[Opening Extracted information section]
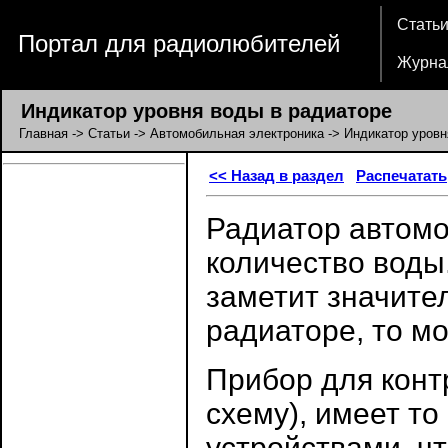
Стать
Портал для радиолюбителей
Журна
Индикатор уровня воды в радиаторе
Главная
->
Статьи
->
Автомобильная электроника
-> Индикатор уровн
<< Назад в раздел
Распечатать
Радиатор автомо
количество воды
заметит значите
радиаторе, то мо
Прибор для конт
схему), имеет т
устройствами, чт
[Closing Extracted information section]
## Task statement
Please set down the records above word for word and omit their pictures.

## Answer box
Стать
Портал для радиолюбителей
Журна
Индикатор уровня воды в радиаторе
Главная
->
Статьи
->
Автомобильная электроника
-> Индикатор уровн
<< Назад в раздел
Распечатать
Радиатор автомо
количество воды
заметит значите
радиаторе, то мо
Прибор для конт
схему), имеет т
устройствами, чт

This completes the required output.